Infrastructure investment trusts have the potential to deliver steady, inflation beating returns, but most are heavily biased towards UK-based assets that are dependent on the local economy and political zeitgeist. When Global Diversified Infrastructure (LON: GDIV) floats on the London Stock Exchange later this month it will provide exposure to a number of different countries and enable investors in the sector to spread their risk.
GDIV will mainly invest in the sort of private (unlisted) infrastructure funds that are normally inaccessible to retail investors. The underlying projects will primarily be located in the US, Canada, Europe and the UK and will consist of a range of different assets including wind farms, toll roads to airports, schools and healthcare accommodation.
These types of projects have built up a good track record. Private infrastructure funds launched between 2004 and 2014 have delivered an attractive median net internal rate of return of 10% per annum. There are now more than 1,250 of these funds for the managers to choose from and between them they provide exposure to over 28,000 different assets.

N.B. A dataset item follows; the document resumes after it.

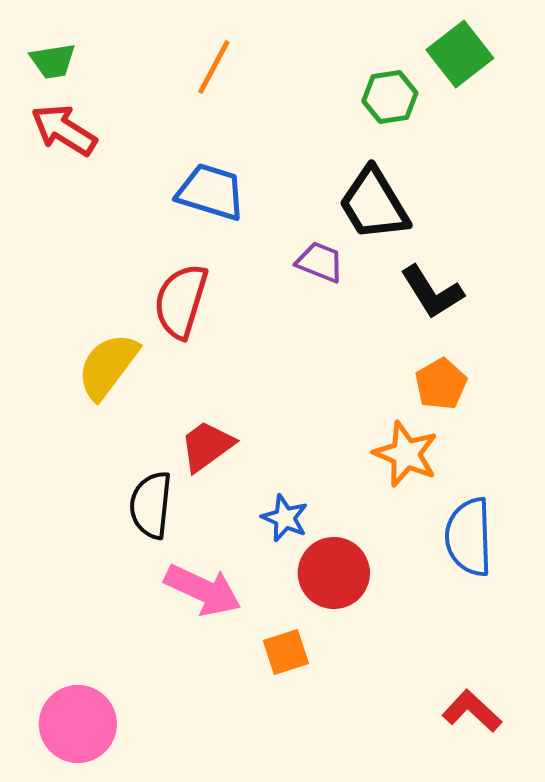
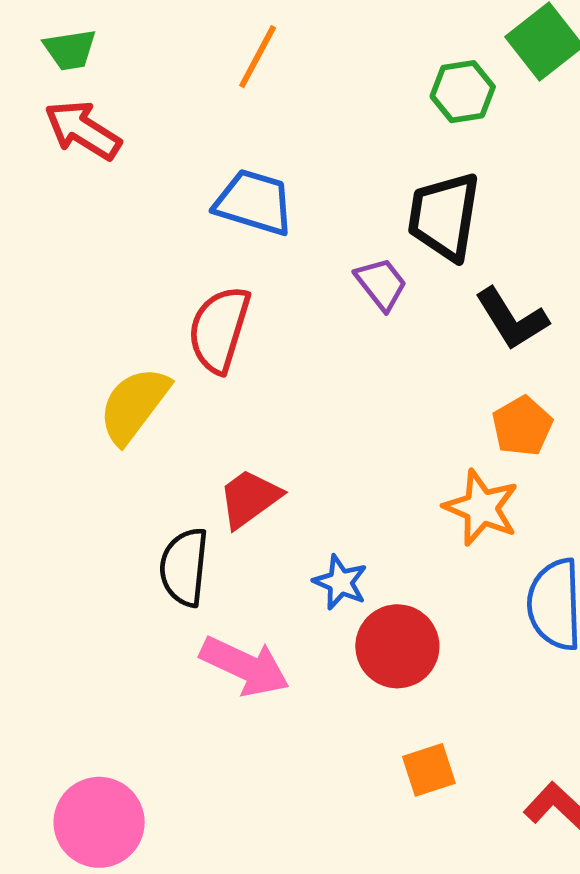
black trapezoid: (374, 204) -> (444, 216), turned 40
purple trapezoid: (320, 262) -> (381, 284), turned 30
orange square: (286, 652) -> (429, 770), moved

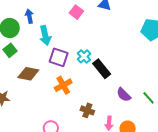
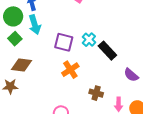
cyan arrow: (45, 35) -> (35, 25), moved
brown diamond: (28, 74) -> (22, 65), moved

The new vehicle will be managed by Gravis Capital Management, which already advises on funds worth £2.3bn. Most of this consists of specialist infrastructure mandates including the investment trusts: GCP Infrastructure (LON: GCP), GCP Student Living (LON: DIGS) and GCP Asset Backed Income (LON: GABI). The management fee will be 0.65% of NAV and there will be no performance fee, although there will be additional charges on the underlying funds.
The typical stake in each fund is expected to be £10m to £20m and it is likely that the initial capital will be substantially committed for investment within 8 months of the IPO. Once fully invested it will provide exposure to more than 100 underlying projects and these will be fairly evenly divided between energy generation, accommodation, transportation and regulated utilities.

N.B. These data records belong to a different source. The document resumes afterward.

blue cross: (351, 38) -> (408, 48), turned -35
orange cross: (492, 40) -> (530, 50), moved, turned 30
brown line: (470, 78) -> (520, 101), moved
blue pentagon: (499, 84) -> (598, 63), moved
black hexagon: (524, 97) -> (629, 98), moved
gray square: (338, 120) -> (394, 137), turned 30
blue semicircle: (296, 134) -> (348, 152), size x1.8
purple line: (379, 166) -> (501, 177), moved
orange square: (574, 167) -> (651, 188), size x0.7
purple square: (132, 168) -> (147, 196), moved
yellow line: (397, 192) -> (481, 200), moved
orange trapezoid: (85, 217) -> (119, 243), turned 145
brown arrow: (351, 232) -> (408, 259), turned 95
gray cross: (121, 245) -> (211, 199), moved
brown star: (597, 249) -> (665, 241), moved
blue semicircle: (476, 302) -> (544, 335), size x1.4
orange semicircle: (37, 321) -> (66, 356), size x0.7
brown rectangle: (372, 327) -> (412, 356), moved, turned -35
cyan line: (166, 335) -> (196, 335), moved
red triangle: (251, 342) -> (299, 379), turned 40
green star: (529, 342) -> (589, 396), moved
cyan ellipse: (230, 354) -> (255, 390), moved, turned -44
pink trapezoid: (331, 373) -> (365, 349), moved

Public sector infrastructure projects financed by private capital have become a controversial area in the UK following the announcement by the Labour party that they would be looking at bringing them back in-house if they form the next government. Elsewhere though there is a massive demand for this sort of arrangement. For example, President Trump’s $1.5 trillion infrastructure spending plan only includes $200bn of public finance with private investment making up the balance.

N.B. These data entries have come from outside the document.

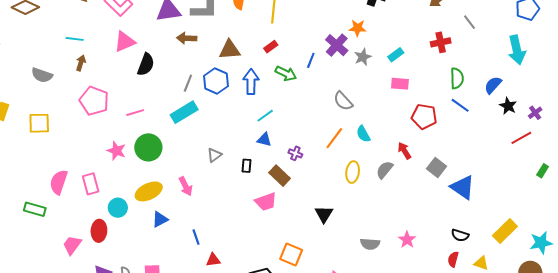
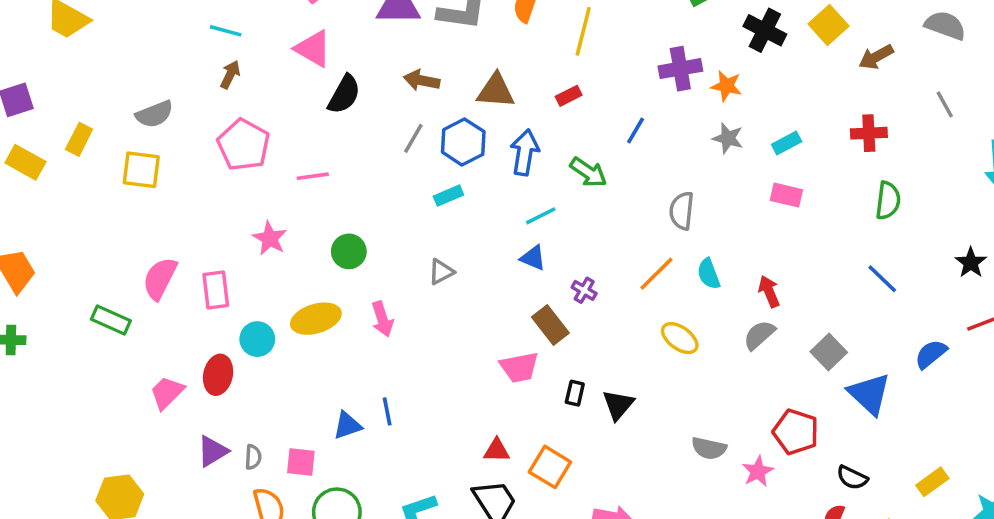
gray line: (470, 22) -> (945, 104), moved
brown arrow: (187, 38) -> (422, 80), moved
pink triangle: (125, 42) -> (313, 49), turned 45
purple cross: (337, 45) -> (680, 69), moved, turned 30
gray star: (363, 57) -> (728, 138), turned 30
green arrow: (286, 73) -> (588, 172), moved
gray semicircle: (42, 75) -> (154, 114), moved, turned -50
blue semicircle: (493, 85) -> (931, 354), moved
gray semicircle: (343, 101) -> (682, 211), turned 40
blue line: (460, 105) -> (882, 279), moved
cyan rectangle: (184, 112) -> (448, 196), moved, size x0.6
red pentagon: (424, 117) -> (796, 432), moved
green circle: (148, 147) -> (349, 251), moved, size x0.7
red arrow: (404, 151) -> (769, 291), moved
black rectangle: (247, 166) -> (575, 393), moved
gray semicircle: (385, 170) -> (759, 335), moved
yellow ellipse: (353, 172) -> (680, 338), turned -70
blue triangle: (160, 219) -> (347, 426), moved
yellow rectangle: (505, 231) -> (932, 482), size x0.7
gray semicircle: (370, 244) -> (709, 448), moved
red triangle: (213, 260) -> (497, 450), moved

Global Diversified Infrastructure will take advantage of these opportunities and will aim to generate attractive total returns via a combination of capital growth and sustainable, growing distributions over the long-term. It is targeting returns of 8% to 10% per annum.
The issue price will be 100 pence per share and Gravis are hoping to raise a total of £200m. If all goes to plan they will pay a dividend of 3p in year one, followed by 4.5p in year two and then will increase the distributions over time.
According to data from Winterflood Securities, infrastructure investment trusts have generated an average share price total return of 58% in the last 5 years and they are now yielding an average of 5.1%. Global Diversified Infrastructure will add international exposure and provide a way to reduce the risks associated with the UK economy and political landscape.
If you want to invest from the outset you will need to get your application in to your broker by the 26th of March. The shares will then be admitted to the stock market on April 3rd.